→ YOUR TASK
Report every line below that carries the word "header".

Segment Start: INFORMATION PROVIDED

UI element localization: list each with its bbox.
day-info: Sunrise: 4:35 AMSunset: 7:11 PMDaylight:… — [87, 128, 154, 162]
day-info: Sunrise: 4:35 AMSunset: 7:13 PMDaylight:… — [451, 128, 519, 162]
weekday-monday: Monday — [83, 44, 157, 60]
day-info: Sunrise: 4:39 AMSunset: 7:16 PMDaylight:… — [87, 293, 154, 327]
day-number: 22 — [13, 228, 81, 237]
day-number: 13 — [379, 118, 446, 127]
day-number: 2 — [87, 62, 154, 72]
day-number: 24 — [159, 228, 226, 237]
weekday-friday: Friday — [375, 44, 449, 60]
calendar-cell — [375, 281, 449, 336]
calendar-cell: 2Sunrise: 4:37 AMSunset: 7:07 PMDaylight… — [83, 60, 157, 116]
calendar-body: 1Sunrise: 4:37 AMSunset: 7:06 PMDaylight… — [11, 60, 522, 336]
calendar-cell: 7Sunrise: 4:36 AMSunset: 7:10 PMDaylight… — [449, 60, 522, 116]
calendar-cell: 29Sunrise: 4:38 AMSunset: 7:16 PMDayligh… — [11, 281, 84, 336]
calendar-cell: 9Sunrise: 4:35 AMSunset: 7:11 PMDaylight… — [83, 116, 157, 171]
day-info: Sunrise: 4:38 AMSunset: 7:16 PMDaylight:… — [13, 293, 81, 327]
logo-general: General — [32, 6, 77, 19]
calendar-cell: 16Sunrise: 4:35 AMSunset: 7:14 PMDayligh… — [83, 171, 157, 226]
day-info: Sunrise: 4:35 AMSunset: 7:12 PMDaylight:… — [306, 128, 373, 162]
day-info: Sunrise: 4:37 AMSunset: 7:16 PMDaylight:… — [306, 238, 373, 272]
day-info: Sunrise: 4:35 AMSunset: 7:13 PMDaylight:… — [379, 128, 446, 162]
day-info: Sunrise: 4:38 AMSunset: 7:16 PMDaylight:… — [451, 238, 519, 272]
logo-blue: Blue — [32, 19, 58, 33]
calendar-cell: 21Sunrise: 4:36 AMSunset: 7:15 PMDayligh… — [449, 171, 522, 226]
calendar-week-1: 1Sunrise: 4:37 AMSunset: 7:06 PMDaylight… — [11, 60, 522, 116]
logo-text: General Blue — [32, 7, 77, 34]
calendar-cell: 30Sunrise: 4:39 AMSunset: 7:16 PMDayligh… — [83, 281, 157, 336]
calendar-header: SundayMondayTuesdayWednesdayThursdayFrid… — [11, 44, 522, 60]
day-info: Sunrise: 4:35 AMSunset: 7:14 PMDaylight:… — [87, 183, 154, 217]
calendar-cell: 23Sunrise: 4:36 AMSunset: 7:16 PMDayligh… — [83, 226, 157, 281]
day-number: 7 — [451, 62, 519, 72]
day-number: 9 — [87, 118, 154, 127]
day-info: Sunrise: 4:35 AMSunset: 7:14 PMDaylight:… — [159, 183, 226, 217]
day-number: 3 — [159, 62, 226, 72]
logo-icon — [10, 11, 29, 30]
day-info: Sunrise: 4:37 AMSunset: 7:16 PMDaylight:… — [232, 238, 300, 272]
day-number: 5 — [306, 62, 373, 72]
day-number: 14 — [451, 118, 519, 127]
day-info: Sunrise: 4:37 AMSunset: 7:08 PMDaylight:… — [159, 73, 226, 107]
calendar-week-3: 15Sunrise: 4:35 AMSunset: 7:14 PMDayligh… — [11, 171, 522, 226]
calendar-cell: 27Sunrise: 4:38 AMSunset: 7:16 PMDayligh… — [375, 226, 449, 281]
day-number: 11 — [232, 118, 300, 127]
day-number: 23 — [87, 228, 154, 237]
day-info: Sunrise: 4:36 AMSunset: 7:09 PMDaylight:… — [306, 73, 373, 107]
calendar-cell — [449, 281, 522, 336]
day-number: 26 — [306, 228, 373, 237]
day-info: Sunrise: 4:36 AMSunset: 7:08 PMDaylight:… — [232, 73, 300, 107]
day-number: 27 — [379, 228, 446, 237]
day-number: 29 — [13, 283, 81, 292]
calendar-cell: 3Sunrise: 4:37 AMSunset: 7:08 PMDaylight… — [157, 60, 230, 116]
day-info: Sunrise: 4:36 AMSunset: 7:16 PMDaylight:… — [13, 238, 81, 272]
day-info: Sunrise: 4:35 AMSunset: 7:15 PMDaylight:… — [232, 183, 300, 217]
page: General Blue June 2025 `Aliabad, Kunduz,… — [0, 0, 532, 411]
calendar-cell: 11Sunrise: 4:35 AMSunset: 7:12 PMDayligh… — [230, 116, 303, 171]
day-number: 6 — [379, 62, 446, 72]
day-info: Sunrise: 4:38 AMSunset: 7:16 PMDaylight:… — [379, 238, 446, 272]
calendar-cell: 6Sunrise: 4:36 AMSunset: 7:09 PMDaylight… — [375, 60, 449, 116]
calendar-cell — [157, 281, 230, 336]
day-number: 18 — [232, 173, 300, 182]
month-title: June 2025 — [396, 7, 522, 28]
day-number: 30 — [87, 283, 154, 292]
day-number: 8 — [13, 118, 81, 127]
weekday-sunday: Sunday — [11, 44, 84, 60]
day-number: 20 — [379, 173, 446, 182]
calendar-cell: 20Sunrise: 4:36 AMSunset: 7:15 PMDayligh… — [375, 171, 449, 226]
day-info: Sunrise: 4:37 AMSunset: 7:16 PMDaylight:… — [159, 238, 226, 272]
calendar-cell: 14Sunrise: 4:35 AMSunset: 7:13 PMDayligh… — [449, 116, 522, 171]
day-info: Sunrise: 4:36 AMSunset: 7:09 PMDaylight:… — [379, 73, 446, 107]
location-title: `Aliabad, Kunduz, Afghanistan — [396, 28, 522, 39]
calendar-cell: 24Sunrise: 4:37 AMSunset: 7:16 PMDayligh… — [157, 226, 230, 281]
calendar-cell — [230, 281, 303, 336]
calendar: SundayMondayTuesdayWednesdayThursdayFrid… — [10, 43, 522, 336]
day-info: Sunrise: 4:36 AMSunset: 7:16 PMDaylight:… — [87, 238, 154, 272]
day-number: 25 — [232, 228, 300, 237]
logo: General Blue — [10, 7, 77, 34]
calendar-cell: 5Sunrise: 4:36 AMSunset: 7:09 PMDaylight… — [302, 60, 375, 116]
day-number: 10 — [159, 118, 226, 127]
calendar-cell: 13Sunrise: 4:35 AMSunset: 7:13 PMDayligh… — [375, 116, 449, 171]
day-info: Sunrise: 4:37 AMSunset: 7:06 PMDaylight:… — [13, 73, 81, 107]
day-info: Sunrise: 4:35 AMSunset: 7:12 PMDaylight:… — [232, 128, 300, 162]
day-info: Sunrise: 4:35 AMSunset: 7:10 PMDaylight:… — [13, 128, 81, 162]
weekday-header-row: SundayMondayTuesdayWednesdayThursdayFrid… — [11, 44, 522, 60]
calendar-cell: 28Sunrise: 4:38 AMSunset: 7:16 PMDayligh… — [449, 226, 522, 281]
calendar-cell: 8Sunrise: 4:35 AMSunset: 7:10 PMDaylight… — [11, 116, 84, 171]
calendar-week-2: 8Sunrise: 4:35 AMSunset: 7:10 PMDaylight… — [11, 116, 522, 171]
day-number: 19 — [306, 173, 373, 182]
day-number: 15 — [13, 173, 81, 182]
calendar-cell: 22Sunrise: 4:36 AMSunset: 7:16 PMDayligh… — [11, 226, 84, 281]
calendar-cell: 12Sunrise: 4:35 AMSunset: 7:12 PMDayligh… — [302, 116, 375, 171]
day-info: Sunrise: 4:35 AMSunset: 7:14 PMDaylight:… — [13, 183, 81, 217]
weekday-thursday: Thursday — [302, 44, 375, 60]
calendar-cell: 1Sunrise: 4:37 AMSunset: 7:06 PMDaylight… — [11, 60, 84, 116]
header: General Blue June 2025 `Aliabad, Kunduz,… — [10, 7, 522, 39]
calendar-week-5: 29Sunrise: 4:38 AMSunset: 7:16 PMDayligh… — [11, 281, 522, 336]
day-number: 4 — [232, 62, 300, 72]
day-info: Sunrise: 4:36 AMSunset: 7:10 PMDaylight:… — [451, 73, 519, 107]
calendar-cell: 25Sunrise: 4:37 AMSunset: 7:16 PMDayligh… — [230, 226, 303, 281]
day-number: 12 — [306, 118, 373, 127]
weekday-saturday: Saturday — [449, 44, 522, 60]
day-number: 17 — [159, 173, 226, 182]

Segment End: INFORMATION PROVIDED
Segment Start: INFORMATION PROVIDED

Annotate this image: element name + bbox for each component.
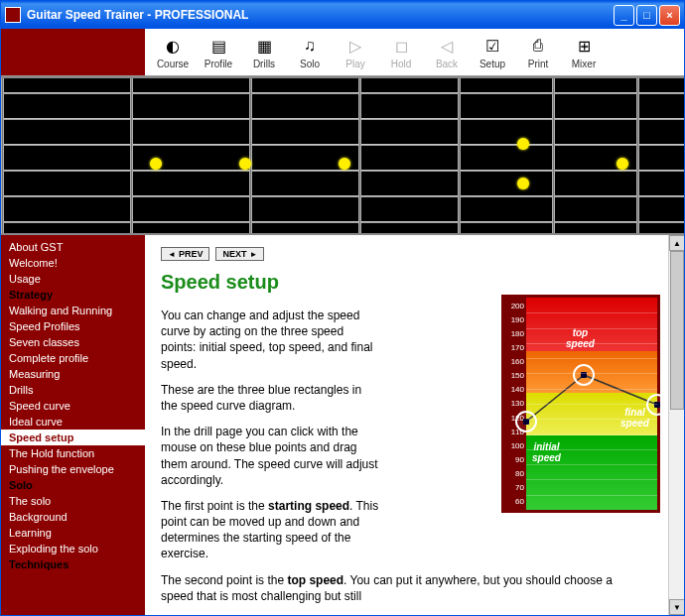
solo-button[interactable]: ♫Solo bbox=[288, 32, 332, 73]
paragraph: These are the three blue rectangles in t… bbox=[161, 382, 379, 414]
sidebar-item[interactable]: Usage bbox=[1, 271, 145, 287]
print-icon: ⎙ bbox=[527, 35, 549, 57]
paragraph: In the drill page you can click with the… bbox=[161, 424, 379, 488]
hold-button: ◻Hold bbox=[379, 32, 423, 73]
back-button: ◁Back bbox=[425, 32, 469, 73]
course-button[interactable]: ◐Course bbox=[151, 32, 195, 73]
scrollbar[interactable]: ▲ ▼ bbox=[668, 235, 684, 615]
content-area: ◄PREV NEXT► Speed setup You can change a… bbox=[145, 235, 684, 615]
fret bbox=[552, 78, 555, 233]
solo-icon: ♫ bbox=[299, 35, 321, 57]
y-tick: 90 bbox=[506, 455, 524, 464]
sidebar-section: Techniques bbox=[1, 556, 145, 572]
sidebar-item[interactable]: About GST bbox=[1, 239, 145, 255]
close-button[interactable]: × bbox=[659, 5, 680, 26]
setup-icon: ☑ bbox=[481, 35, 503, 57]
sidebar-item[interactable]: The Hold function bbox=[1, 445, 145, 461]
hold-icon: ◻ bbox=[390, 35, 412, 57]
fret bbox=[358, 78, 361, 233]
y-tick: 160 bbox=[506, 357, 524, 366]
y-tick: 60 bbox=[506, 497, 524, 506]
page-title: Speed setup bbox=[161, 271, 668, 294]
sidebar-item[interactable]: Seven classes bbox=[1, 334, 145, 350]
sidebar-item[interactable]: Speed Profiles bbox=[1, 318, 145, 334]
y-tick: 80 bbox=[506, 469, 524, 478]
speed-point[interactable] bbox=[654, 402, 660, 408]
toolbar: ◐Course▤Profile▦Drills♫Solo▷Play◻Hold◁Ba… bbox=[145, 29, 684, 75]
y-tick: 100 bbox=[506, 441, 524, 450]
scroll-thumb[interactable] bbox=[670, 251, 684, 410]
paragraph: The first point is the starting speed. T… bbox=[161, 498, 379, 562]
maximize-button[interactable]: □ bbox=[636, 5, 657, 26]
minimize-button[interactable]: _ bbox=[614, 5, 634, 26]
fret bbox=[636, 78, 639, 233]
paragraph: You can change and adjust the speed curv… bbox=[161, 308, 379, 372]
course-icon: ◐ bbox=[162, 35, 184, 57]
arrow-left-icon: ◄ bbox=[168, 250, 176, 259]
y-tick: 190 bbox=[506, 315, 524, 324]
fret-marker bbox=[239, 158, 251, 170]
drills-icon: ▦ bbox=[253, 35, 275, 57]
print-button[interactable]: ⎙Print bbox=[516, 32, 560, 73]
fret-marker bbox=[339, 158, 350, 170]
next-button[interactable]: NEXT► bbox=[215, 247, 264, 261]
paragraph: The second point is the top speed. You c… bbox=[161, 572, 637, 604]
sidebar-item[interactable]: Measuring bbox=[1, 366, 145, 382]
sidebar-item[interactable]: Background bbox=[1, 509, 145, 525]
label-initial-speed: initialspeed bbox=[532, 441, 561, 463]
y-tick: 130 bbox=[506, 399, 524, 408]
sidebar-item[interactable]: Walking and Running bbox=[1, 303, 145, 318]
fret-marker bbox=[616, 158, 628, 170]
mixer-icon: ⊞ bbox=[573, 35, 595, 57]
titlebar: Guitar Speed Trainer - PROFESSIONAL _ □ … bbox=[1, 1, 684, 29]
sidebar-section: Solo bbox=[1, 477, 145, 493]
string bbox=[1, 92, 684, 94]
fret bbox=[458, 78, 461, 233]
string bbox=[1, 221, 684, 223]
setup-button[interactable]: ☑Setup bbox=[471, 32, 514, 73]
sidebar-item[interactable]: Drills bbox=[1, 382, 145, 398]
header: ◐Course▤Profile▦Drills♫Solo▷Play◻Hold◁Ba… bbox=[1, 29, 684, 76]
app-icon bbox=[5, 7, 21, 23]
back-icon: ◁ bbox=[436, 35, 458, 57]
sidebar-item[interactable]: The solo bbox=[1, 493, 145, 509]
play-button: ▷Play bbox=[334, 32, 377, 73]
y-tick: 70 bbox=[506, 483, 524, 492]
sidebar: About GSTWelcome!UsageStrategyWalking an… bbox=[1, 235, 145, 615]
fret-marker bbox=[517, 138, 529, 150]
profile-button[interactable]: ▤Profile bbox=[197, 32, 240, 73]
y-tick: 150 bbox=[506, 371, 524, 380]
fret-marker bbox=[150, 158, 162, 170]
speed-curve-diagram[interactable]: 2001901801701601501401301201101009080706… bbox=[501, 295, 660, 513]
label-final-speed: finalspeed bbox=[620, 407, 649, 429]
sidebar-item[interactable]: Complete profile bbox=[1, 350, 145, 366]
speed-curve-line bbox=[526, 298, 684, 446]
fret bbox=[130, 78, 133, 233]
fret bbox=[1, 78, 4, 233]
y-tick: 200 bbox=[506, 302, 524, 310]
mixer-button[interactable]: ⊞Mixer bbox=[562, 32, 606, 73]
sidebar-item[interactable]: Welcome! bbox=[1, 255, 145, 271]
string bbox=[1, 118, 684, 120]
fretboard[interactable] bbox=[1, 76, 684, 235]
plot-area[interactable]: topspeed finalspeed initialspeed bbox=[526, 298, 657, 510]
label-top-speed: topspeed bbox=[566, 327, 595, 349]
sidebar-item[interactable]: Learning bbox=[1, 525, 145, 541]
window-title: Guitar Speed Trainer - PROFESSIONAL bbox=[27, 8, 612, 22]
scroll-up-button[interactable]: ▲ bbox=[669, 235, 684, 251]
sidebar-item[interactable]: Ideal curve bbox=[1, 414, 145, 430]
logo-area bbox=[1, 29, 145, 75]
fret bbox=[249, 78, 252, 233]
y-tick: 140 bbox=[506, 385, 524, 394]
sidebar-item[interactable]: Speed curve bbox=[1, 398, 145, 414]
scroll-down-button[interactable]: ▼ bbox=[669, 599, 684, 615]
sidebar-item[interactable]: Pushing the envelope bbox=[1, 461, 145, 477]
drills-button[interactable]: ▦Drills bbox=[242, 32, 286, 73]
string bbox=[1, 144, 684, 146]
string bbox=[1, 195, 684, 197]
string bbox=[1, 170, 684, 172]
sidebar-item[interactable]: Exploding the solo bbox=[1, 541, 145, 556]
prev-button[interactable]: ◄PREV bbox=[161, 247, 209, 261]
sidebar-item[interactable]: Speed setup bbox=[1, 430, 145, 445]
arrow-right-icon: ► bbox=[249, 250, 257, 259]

Segment End: INFORMATION PROVIDED
Segment Start: INFORMATION PROVIDED

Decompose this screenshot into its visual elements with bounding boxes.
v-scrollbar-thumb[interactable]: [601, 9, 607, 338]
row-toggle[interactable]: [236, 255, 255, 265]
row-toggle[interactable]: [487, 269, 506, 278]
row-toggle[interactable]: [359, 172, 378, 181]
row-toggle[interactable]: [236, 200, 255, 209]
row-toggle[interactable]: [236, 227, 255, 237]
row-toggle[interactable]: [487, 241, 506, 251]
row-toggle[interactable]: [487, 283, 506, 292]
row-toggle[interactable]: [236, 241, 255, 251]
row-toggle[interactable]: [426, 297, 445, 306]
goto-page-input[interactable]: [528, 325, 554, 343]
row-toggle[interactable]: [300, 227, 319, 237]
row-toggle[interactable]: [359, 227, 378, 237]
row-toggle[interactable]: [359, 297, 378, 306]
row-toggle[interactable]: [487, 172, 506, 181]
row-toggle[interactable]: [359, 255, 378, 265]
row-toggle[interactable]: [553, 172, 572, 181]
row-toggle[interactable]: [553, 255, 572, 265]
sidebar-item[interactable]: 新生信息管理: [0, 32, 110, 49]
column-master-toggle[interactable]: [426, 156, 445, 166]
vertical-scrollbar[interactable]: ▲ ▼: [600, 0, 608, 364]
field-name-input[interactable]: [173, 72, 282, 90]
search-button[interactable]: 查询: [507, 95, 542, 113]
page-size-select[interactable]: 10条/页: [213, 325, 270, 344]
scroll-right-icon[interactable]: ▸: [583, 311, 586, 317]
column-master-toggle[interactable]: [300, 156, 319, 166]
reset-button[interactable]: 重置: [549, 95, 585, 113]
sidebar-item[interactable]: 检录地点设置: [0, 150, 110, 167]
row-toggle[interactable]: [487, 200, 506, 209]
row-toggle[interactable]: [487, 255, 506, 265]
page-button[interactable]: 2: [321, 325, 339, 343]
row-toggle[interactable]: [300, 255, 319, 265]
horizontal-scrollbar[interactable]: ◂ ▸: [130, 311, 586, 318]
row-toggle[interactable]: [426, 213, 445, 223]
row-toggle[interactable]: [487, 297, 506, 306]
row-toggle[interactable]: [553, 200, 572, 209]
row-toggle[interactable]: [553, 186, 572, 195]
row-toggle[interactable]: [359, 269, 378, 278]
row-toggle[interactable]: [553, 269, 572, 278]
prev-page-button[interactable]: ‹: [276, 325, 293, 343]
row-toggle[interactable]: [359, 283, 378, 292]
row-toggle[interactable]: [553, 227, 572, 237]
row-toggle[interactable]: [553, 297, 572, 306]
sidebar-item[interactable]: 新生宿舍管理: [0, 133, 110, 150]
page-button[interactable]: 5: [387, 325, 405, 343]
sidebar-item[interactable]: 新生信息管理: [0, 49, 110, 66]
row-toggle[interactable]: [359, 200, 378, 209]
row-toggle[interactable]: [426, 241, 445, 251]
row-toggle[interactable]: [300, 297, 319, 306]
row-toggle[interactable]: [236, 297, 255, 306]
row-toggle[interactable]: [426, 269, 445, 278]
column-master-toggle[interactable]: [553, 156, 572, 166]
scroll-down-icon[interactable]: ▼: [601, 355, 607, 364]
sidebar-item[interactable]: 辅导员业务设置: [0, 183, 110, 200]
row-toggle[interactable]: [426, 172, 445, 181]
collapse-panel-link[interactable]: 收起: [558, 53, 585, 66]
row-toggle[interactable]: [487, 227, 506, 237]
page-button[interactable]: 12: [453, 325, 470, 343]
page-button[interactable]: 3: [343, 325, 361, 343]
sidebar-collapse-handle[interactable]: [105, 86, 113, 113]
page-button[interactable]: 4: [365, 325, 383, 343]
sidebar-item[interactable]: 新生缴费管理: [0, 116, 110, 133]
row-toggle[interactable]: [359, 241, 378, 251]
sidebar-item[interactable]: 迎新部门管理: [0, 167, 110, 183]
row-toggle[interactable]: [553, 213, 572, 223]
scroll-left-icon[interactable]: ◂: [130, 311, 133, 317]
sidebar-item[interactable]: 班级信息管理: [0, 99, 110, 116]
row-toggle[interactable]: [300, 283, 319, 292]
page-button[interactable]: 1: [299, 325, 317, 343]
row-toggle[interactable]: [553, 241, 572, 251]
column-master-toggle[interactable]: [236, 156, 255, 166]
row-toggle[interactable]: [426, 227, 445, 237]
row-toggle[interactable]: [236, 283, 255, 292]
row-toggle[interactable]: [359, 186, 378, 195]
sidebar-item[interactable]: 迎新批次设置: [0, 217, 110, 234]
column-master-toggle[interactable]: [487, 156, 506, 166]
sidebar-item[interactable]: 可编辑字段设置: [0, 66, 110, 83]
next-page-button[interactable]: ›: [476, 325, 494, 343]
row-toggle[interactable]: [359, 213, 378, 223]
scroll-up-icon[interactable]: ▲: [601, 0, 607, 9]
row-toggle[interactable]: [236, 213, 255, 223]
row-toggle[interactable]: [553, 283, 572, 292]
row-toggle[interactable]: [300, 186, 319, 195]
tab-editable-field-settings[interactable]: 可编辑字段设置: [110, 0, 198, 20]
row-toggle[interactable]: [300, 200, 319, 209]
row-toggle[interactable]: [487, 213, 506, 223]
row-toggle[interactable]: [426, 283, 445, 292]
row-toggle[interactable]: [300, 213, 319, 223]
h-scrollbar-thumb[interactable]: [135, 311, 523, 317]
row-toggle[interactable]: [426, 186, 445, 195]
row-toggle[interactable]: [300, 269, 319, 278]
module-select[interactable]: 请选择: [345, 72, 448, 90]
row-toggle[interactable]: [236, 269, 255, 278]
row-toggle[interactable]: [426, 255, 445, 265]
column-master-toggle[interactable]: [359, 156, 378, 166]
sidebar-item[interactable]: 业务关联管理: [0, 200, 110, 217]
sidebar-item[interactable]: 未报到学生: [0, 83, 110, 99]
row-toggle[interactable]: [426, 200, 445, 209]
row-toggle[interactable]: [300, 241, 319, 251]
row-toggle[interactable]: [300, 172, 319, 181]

Segment End: INFORMATION PROVIDED

→ REPLY TO THE TASK
calendar-header: SundayMondayTuesdayWednesdayThursdayFrid… — [11, 44, 522, 60]
weekday-header-row: SundayMondayTuesdayWednesdayThursdayFrid… — [11, 44, 522, 60]
header: General Blue June 2025 `Aliabad, Kunduz,… — [10, 7, 522, 39]
header: ◐Course▤Profile▦Drills♫Solo▷Play◻Hold◁Ba… bbox=[1, 29, 684, 76]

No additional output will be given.